Rates of depression in the legal profession are more than three times those found in the general population, and recent estimates suggest more than 20 percent of lawyers are affected by anxiety disorders (compared to only 4 percent of the general population). Despite the prevalence of mental health disabilities in the legal profession and lawyers’ special responsibility to protect the dignity of individuals and respect human rights law, legal workplaces are among the least accommodating. In this session, a mental health expert and experienced labour lawyers will join Orlando Da Silva, who will provide the perspective of a lawyer who lives with chronic depression, to discuss issues related to mental health in the legal profession, including the following:
- What is the cause of the high incidence of mental health disabilities in the legal profession? Is enough being done to address the problem? Must legal workplaces make fundamental changes to the way they operate in order to support mental health? Alternatively, can the problem be addressed by teaching individual lawyers and paralegals how to be more resilient and by providing better access to treatment?
- What workplace behaviours suggest that a legal professional might be experiencing mental health issues? When does a “duty to inquire” arise under human rights legislation or professional rules or regulations? When, if ever, is a legal professional required to report concerns regarding a fellow legal professional’s mental health to the professional regulatory body?
- How, when, and where should you ask individuals in your legal workplace whether they are mentally unwell? What type of help or support is it proper to offer a co-worker or subordinate?
- What is the scope of an employer’s duty to accommodate a lawyer or paralegal with a mental health disability? Does a law firm have a duty to accommodate firm partners if they have a mental disability? What constitutes a bona fide occupational requirement in the legal profession?

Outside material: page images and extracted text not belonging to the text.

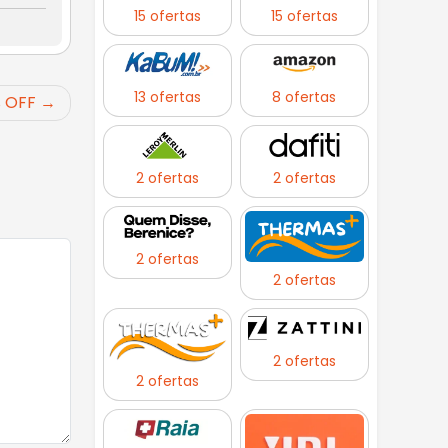
15 ofertas
15 ofertas
13 ofertas
8 ofertas
% OFF
2 ofertas
2 ofertas
2 ofertas
2 ofertas
2 ofertas
2 ofertas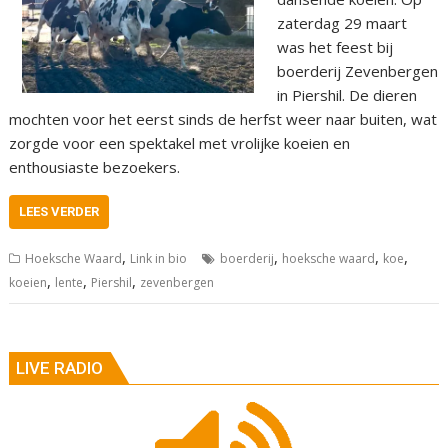
zaterdag 29 maart
was het feest bij
boerderij Zevenbergen
in Piershil. De dieren
mochten voor het eerst sinds de herfst weer naar buiten, wat
zorgde voor een spektakel met vrolijke koeien en
enthousiaste bezoekers.
LEES VERDER
,
,
,
,
Hoeksche Waard
Link in bio
boerderij
hoeksche waard
koe
,
,
,
koeien
lente
Piershil
zevenbergen
LIVE RADIO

- What accommodations might help a lawyer or paralegal experiencing common conditions, such as depression or anxiety, to stay at work? When should a legal professional go off work on sick leave or disability leave rather than continue to work with accommodations? Are there circumstances in which lawyers or paralegals should permanently leave their professions because of susceptibility to recurring episodes of poor mental health?
- Do lawyer and paralegal discipline and licensing processes appropriately balance legal professionals’ rights to accommodation and privacy with “the public interest”? How does the approach of legal profession regulatory bodies compare to those of other professional regulatory bodies?

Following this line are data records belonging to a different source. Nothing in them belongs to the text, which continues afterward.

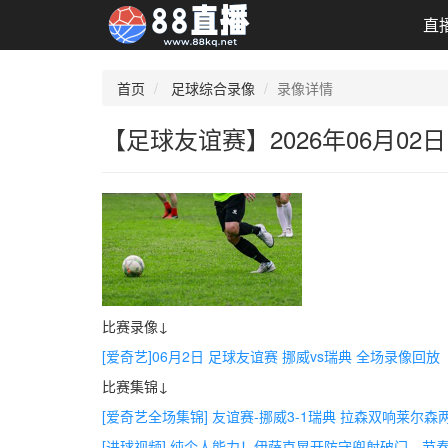
直
首页
足球综合录像
录像详情
【足球友谊赛】2026年06月02
比赛录像↓
[爱奇艺]06月2日 足球友谊赛 挪威vs瑞典 全场录像回放
比赛集锦↓
[爱奇艺全场集锦] 友谊赛-挪威3-1瑞典 拉森双响莱尔
[进球视频] 纯个人能力！伊萨克晃开防守兜射破门，节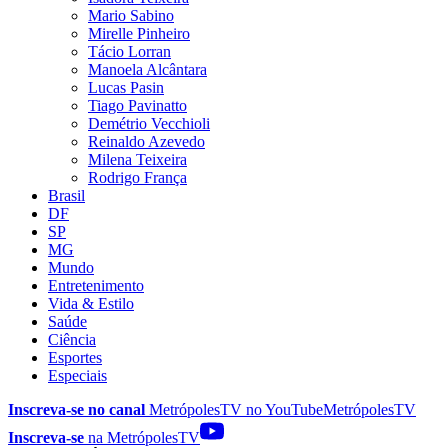
Mario Sabino
Mirelle Pinheiro
Tácio Lorran
Manoela Alcântara
Lucas Pasin
Tiago Pavinatto
Demétrio Vecchioli
Reinaldo Azevedo
Milena Teixeira
Rodrigo França
Brasil
DF
SP
MG
Mundo
Entretenimento
Vida & Estilo
Saúde
Ciência
Esportes
Especiais
Inscreva-se no canal
MetrópolesTV no
YouTube
MetrópolesTV
Inscreva-se
na MetrópolesTV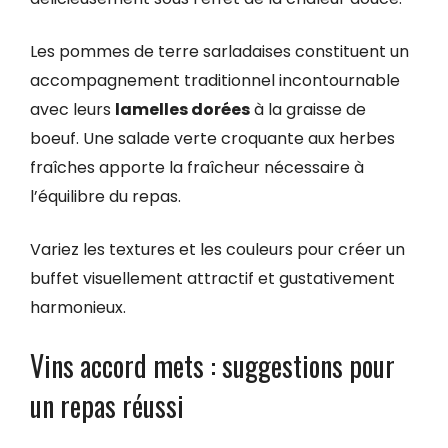
Les pommes de terre sarladaises constituent un
accompagnement traditionnel incontournable
avec leurs
lamelles dorées
à la graisse de
boeuf. Une salade verte croquante aux herbes
fraîches apporte la fraîcheur nécessaire à
l’équilibre du repas.
Variez les textures et les couleurs pour créer un
buffet visuellement attractif et gustativement
harmonieux.
Vins accord mets : suggestions pour
un repas réussi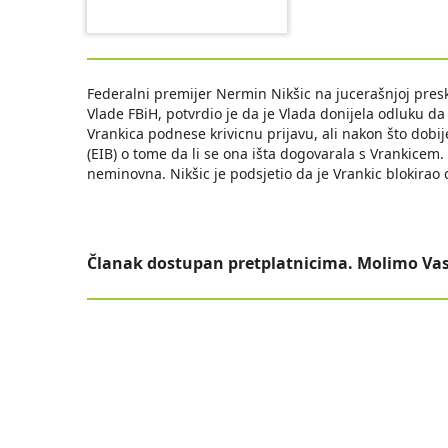
Federalni premijer Nermin Nikšic na jucerašnjoj presk
Vlade FBiH, potvrdio je da je Vlada donijela odluku d
Vrankica podnese krivicnu prijavu, ali nakon što dobi
(EIB) o tome da li se ona išta dogovarala s Vrankicem.
neminovna. Nikšic je podsjetio da je Vrankic blokirao
Članak dostupan pretplatnicima. Molimo Vas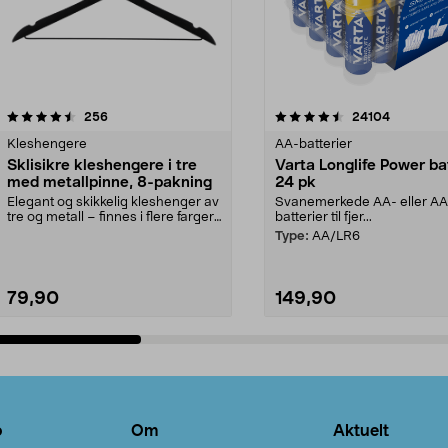
4.5av 5 stjerner
anmeldelser
4.5av 5 stjerner
anmeldels
256
24104
Kleshengere
AA-batterier
Sklisikre kleshengere i tre
Varta Longlife Power ba
med metallpinne, 8-pakning
24 pk
Elegant og skikkelig kleshenger av
Svanemerkede AA- eller A
tre og metall – finnes i flere farger.
batterier til fjer...
Kleshe...
Type:
AA/LR6
79,90
149,90
Legg i handlekurv
Legg i handlekurv
o
Om
Aktuelt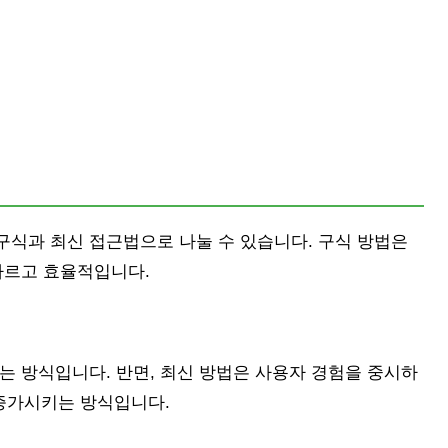
구식과 최신 접근법으로 나눌 수 있습니다. 구식 방법은
빠르고 효율적입니다.
는 방식입니다. 반면, 최신 방법은 사용자 경험을 중시하
 증가시키는 방식입니다.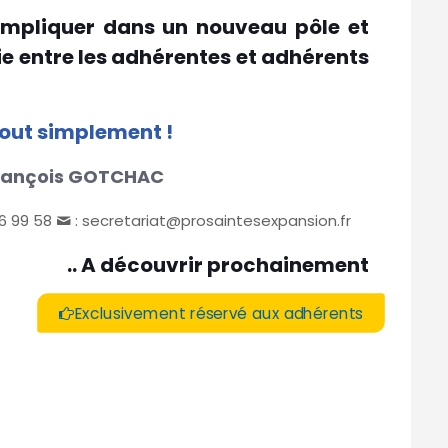
impliquer dans un nouveau pôle et
ie entre les adhérentes et adhérents
 tout simplement !
François GOTCHAC
36 99 58
: secretariat@prosaintesexpansion.fr
.. A découvrir prochainement
Exclusivement réservé aux adhérents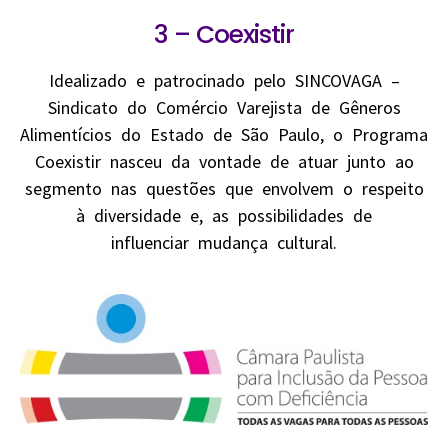
3 – Coexistir
Idealizado e patrocinado pelo SINCOVAGA –
Sindicato do Comércio Varejista de Gêneros
Alimentícios do Estado de São Paulo, o Programa
Coexistir nasceu da vontade de atuar junto ao
segmento nas questões que envolvem o respeito
à diversidade e, as possibilidades de
influenciar mudança cultural.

- How should human rights/diversity policies required by the Law Society of Ontario in “legal workplaces” of at least 10 licensees address mental health disabilities? More generally, what should legal workplaces do to reduce stigma, encourage legal professionals to seek help and accommodation, and help individuals with mental health disabilities survive and thrive in the legal profession?
- What steps can individual lawyers and paralegals with mental health disabilities take to improve their mental health and to succeed in their professions? What are some helpful resources available to them?